* **Required work**
The expected output is each line in the data below that includes the string "julio".

* **Source data**
--------
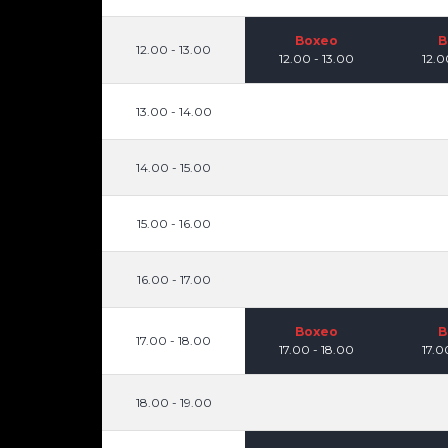
Boxeo
B
12.00 - 13.00
12.00 - 13.00
12.0
13.00 - 14.00
14.00 - 15.00
15.00 - 16.00
16.00 - 17.00
Boxeo
B
17.00 - 18.00
17.00 - 18.00
17.0
18.00 - 19.00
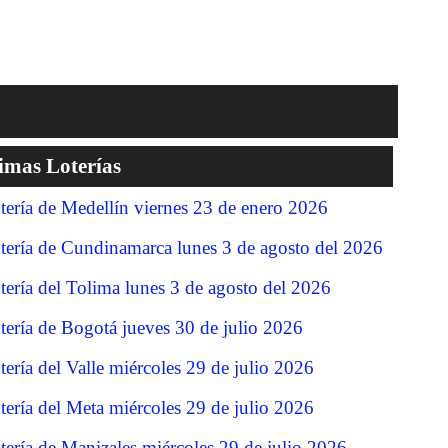
imas Loterías
tería de Medellín viernes 23 de enero 2026
tería de Cundinamarca lunes 3 de agosto del 2026
tería del Tolima lunes 3 de agosto del 2026
tería de Bogotá jueves 30 de julio 2026
tería del Valle miércoles 29 de julio 2026
tería del Meta miércoles 29 de julio 2026
tería de Manizales miércoles 29 de julio 2026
--------
* **Written answer**
tería de Bogotá jueves 30 de julio 2026
tería del Valle miércoles 29 de julio 2026
tería del Meta miércoles 29 de julio 2026
tería de Manizales miércoles 29 de julio 2026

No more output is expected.